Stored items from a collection

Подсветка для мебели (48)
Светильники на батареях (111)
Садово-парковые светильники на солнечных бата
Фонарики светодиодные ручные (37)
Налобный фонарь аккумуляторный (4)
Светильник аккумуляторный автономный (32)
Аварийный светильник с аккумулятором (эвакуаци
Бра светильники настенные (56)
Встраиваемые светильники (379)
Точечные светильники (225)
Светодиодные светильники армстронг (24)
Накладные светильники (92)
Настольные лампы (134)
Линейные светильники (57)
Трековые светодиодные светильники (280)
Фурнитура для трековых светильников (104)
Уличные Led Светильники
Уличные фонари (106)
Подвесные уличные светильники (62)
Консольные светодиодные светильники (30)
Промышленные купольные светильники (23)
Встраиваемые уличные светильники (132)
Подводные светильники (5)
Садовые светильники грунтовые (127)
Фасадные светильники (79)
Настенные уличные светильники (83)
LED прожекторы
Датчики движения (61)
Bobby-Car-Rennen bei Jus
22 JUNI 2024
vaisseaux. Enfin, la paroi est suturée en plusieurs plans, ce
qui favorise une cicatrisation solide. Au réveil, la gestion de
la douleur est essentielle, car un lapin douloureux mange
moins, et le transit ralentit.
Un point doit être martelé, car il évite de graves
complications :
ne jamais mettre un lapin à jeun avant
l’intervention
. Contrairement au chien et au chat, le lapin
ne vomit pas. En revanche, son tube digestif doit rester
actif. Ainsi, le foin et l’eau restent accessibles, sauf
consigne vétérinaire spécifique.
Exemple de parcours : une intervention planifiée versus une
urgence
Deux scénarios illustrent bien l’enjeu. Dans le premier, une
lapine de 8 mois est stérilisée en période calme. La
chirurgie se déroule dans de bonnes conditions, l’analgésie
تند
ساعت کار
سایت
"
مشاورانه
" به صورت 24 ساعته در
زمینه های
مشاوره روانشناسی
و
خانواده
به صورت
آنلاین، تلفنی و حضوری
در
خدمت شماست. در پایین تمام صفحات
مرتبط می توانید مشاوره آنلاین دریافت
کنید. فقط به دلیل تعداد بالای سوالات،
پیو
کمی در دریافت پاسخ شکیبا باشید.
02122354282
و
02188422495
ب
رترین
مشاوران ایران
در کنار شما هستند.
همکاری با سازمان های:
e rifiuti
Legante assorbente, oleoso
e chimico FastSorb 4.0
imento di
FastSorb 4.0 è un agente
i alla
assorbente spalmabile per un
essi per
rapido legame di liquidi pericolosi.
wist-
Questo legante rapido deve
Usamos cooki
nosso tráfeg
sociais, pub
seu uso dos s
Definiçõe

## REQUIRED WORK
Write out every line of the data again, exactly as it reads.

## YOUR SOLUTION
Подсветка для мебели (48)
Светильники на батареях (111)
Садово-парковые светильники на солнечных бата
Фонарики светодиодные ручные (37)
Налобный фонарь аккумуляторный (4)
Светильник аккумуляторный автономный (32)
Аварийный светильник с аккумулятором (эвакуаци
Бра светильники настенные (56)
Встраиваемые светильники (379)
Точечные светильники (225)
Светодиодные светильники армстронг (24)
Накладные светильники (92)
Настольные лампы (134)
Линейные светильники (57)
Трековые светодиодные светильники (280)
Фурнитура для трековых светильников (104)
Уличные Led Светильники
Уличные фонари (106)
Подвесные уличные светильники (62)
Консольные светодиодные светильники (30)
Промышленные купольные светильники (23)
Встраиваемые уличные светильники (132)
Подводные светильники (5)
Садовые светильники грунтовые (127)
Фасадные светильники (79)
Настенные уличные светильники (83)
LED прожекторы
Датчики движения (61)
Bobby-Car-Rennen bei Jus
22 JUNI 2024
vaisseaux. Enfin, la paroi est suturée en plusieurs plans, ce
qui favorise une cicatrisation solide. Au réveil, la gestion de
la douleur est essentielle, car un lapin douloureux mange
moins, et le transit ralentit.
Un point doit être martelé, car il évite de graves
complications :
ne jamais mettre un lapin à jeun avant
l’intervention
. Contrairement au chien et au chat, le lapin
ne vomit pas. En revanche, son tube digestif doit rester
actif. Ainsi, le foin et l’eau restent accessibles, sauf
consigne vétérinaire spécifique.
Exemple de parcours : une intervention planifiée versus une
urgence
Deux scénarios illustrent bien l’enjeu. Dans le premier, une
lapine de 8 mois est stérilisée en période calme. La
chirurgie se déroule dans de bonnes conditions, l’analgésie
تند
ساعت کار
سایت
"
مشاورانه
" به صورت 24 ساعته در
زمینه های
مشاوره روانشناسی
و
خانواده
به صورت
آنلاین، تلفنی و حضوری
در
خدمت شماست. در پایین تمام صفحات
مرتبط می توانید مشاوره آنلاین دریافت
کنید. فقط به دلیل تعداد بالای سوالات،
پیو
کمی در دریافت پاسخ شکیبا باشید.
02122354282
و
02188422495
ب
رترین
مشاوران ایران
در کنار شما هستند.
همکاری با سازمان های:
e rifiuti
Legante assorbente, oleoso
e chimico FastSorb 4.0
imento di
FastSorb 4.0 è un agente
i alla
assorbente spalmabile per un
essi per
rapido legame di liquidi pericolosi.
wist-
Questo legante rapido deve
Usamos cooki
nosso tráfeg
sociais, pub
seu uso dos s
Definiçõe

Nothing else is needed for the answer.